What you will do ▸ Your response to the data below should hold nothing except the lines from the one containing "Show me left iliac vein. Return masks as SVG." down to the one containing "Find 'left iliac artery'.", reproduced exactly and without pictures.
--- Recorded data ---
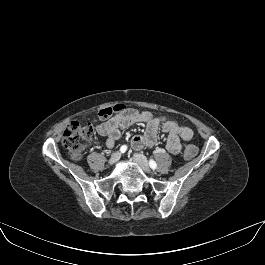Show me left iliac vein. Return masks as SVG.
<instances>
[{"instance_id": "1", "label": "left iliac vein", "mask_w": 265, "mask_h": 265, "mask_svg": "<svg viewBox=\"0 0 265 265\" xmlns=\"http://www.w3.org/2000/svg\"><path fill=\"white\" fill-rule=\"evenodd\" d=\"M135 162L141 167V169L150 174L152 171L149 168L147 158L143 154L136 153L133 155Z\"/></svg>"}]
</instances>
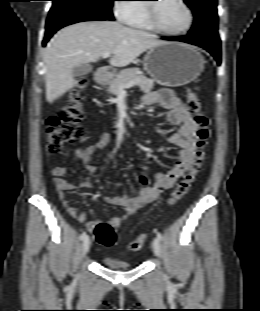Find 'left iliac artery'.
---
--- Recorded data ---
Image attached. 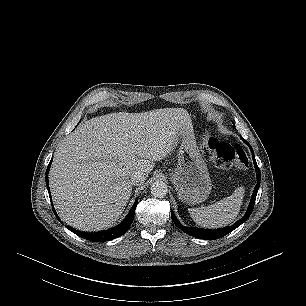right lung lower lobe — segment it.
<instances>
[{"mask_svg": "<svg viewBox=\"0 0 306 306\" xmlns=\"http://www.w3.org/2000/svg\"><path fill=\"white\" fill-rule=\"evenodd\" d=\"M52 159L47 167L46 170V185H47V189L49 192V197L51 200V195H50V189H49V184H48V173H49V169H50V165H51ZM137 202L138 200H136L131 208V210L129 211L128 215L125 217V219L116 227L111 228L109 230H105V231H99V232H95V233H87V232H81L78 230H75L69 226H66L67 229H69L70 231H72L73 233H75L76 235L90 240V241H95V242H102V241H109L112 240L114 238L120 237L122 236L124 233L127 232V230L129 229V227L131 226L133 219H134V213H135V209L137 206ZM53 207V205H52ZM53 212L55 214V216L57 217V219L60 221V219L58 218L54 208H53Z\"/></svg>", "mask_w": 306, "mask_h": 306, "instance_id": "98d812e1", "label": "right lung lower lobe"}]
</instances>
---
Answer for this exercise ▸
Show me left iliac vein. Return masks as SVG.
<instances>
[{"instance_id": "1", "label": "left iliac vein", "mask_w": 265, "mask_h": 265, "mask_svg": "<svg viewBox=\"0 0 265 265\" xmlns=\"http://www.w3.org/2000/svg\"><path fill=\"white\" fill-rule=\"evenodd\" d=\"M135 162L141 167V169L150 174L152 171L149 168L147 158L143 154L136 153L133 155Z\"/></svg>"}]
</instances>
Find 'left iliac artery'.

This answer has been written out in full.